Mark Mulligan via Forrester

Music subscription services are stuck with the Innovator’s Dilemma, but an unusual flavor of it. They are a sustaining technology that is forced to improve through modest sustaining improvements because of the restrictions inherent in the agreements with rights owners. In any other fast-moving technology market, locking a product’s feature sets down five years ago and refusing to significantly change them would result in the inevitable demise of the product. Imagine if Apple had stuck with the first-generation iPod and not introduced touchscreen technology, the App Store etc… . . A disruptive challenger would have quickly usurped Apple’s market lead with a disruptive alternative. (Of course, Apple does so well in this regard because it does such a good job of being its own disruption, but that’s another story.)

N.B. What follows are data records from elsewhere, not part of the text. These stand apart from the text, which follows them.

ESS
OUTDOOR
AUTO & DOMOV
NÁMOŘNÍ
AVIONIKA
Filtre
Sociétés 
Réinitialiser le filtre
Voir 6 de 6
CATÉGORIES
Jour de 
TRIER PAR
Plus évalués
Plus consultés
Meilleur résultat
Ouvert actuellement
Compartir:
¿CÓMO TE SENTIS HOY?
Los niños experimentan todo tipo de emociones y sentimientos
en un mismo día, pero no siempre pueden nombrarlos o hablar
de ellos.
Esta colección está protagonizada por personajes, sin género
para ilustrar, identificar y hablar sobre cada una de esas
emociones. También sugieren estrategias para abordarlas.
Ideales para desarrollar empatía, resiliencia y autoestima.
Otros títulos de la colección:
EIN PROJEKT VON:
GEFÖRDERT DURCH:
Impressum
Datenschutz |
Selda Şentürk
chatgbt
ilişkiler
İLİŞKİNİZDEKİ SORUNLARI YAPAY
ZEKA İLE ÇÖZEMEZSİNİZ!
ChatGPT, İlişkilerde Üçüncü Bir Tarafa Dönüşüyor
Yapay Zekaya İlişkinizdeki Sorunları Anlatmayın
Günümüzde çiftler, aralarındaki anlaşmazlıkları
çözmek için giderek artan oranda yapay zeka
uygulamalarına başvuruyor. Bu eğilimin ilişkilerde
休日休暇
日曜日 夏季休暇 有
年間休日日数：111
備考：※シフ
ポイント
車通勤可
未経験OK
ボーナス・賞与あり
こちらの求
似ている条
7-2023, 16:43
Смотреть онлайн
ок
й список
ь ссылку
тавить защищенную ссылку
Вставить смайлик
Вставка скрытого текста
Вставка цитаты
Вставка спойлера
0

Music rights owners have a monopoly of control of content, and the net effect is a closed market not subject to normal laws of free market competition. And because rights owners are inherently conservative (some less so than others), they are inclined to license to sustaining technologies rather than disruptive ones. Their priority is — totally understandably — protecting against revenue decline, rather than technology innovation. They argue that both are important, but in a world where consumer demand is shaped by disruptive (unlicensed) technology such as Rapidshare and BitTorrent, dual-prioritization is a luxury they cannot afford.

And so, what happens is that the main licensed products fail to break through to the mainstream despite the best efforts of the innovative startups doing all they can within the constraints of their licenses. They have the benefit of knowing that their competitors are chained with the same manacles, but it is cold comfort because the net result is overall market stagnation. Sure, there will be some market share achievements, but the overall market will be continually outperformed by the disruptive alternatives that aren’t shackled by rights owner conservatism: the illegal free sector.

Unless rights owners start to license to truly disruptive alternatives (e.g., subsidized $3.99 unlimited MP3), the market will continue to fail to compete effectively with free. Lots of choice of the same service isn’t choice at all. There are c.300 download stores in Europe, but they are all very minor variants of the same basic offering. Hence, the market has stalled.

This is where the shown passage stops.